Common Medical Options
In Canada, there are two primary ways doctors help manage GDM:
Metformin: An oral tablet that helps your body use its own insulin more effectively. It is often the first line of defense if diet alone isn't quite enough.
Insulin: Administered via a very fine needle (similar to a pen). Insulin is a hormone your body already makes; this just tops up your supply. It is often the preferred choice because it doesn't cross the placenta to the baby, whereas Metformin does.
The Mindset Shift
If you end up needing insulin or metformin, it doesn't mean you "cheated" on your diet or that you weren't disciplined enough. It means:
Your placenta is doing its job (producing hormones) very aggressively.

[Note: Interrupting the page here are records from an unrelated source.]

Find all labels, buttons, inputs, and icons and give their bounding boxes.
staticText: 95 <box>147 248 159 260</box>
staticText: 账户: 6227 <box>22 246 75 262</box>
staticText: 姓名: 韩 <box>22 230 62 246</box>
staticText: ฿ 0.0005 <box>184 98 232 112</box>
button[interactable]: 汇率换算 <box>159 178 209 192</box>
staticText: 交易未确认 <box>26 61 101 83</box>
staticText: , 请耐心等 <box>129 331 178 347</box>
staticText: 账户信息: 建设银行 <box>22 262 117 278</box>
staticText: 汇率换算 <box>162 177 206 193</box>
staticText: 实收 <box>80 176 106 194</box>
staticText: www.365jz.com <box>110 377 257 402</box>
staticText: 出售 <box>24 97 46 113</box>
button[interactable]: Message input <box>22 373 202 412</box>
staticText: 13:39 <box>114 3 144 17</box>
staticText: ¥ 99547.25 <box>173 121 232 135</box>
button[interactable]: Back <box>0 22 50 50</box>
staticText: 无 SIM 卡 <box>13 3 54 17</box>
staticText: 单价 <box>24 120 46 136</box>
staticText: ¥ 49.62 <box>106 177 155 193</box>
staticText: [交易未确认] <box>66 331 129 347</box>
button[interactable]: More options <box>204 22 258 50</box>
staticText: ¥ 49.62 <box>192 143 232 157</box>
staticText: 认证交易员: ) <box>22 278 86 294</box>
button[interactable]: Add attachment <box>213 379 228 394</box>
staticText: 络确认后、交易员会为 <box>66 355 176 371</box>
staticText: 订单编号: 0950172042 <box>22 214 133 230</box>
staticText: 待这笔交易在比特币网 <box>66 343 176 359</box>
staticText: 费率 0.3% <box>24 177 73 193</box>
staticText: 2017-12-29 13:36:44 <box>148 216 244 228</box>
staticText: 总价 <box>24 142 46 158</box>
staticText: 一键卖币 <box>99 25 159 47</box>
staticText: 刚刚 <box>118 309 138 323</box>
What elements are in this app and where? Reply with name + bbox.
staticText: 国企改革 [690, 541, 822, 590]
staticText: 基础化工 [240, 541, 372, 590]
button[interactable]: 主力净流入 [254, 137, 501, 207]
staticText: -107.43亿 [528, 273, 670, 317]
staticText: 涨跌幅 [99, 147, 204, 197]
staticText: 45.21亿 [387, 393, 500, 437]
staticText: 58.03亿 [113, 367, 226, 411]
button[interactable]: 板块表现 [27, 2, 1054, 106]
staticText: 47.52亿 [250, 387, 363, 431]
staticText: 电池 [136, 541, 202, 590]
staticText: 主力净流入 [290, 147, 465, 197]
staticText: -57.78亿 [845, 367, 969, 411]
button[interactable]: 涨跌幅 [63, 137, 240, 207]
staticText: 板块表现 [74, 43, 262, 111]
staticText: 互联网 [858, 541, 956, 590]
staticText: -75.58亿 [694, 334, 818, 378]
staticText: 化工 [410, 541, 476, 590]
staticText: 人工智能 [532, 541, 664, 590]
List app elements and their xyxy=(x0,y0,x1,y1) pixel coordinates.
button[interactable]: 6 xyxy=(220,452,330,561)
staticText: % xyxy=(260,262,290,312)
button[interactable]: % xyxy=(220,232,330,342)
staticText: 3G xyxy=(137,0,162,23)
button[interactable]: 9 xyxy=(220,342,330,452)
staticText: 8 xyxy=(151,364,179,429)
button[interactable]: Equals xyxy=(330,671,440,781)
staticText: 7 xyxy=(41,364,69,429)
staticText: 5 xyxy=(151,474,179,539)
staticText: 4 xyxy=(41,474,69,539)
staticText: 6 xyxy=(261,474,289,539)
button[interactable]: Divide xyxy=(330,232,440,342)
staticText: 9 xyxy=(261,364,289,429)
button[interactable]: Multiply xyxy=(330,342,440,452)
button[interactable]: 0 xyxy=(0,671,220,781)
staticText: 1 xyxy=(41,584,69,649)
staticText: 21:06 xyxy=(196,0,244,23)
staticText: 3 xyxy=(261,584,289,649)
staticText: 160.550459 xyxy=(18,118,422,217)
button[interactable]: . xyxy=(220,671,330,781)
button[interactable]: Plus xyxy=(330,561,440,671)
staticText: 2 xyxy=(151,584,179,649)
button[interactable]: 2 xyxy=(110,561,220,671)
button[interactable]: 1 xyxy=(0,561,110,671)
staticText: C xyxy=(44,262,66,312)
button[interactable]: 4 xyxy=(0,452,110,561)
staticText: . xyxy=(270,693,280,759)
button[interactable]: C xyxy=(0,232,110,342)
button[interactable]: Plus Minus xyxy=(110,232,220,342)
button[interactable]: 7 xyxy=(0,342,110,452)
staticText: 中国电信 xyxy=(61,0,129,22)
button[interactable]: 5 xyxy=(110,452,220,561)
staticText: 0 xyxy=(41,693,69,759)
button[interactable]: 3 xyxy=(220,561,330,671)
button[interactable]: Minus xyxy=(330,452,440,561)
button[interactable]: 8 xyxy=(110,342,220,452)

Your pancreas needs an assist to keep the environment safe for your baby.
You are doing exactly what is needed to ensure a healthy birth.
Birth Considerations with GD
There is a common misconception that a GDM diagnosis automatically "medicalizes" your entire birth plan. While it does mean extra monitoring, it doesn’t have to mean losing control of your experience.
Common Myths vs. Reality
Myth: "I have to be induced."
Reality: Having GDM does not automatically require an induction. If your blood sugars are well-managed (especially with diet and lifestyle) and the baby is growing at a healthy rate, many providers are comfortable waiting for labour to start spontaneously.
Myth: "I can’t have a vaginal birth."
Reality: Most people with GDM have successful vaginal births. A C-section is only recommended for the same reasons it would be for anyone else, such as the baby’s position or signs of distress.
Myth: "I have to give birth by 39 weeks."
Reality: While some hospitals in Alberta suggest induction between 39 and 40 weeks for those on insulin, this is a conversation, not a rule. If you are diet-managed, many providers follow standard post-dates protocols.
What Your Team Is Actually Monitoring
Instead of just looking at a calendar, your midwife or OBGYN will look at the biophysical data:
Baby’s Growth: Specifically looking at abdominal circumference to ensure the baby isn't growing disproportionately.
Amniotic Fluid Levels: High blood sugar can sometimes lead to extra fluid (polyhydramnios), so they’ll check this via ultrasound.
Placental Health: In the final weeks, they may use Non-Stress Tests (NSTs) to ensure the placenta is still providing everything the baby needs.
Postpartum and Long Term Health
The good news is that for most people, Gestational Diabetes disappears the moment the placenta is delivered. However, it does serve as a "crystal ball" for your future metabolic health. While a diagnosis increases your statistical risk of Type 2 diabetes later in life, that outcome isn't set in stone.
The risk of transitioning to Type 2 diabetes decreases significantly when:
Your blood sugar was diet-controlled: Staying within your targets during pregnancy is a great sign for your long-term insulin sensitivity.
You breastfeed: Nursing is a metabolic powerhouse. It improves glucose metabolism and insulin sensitivity, providing a protective effect for both you and your baby.
You maintain a whole-food-based diet: Keeping the "protein + fat + fiber" habits you learned during pregnancy helps keep your blood sugar stable for the long haul.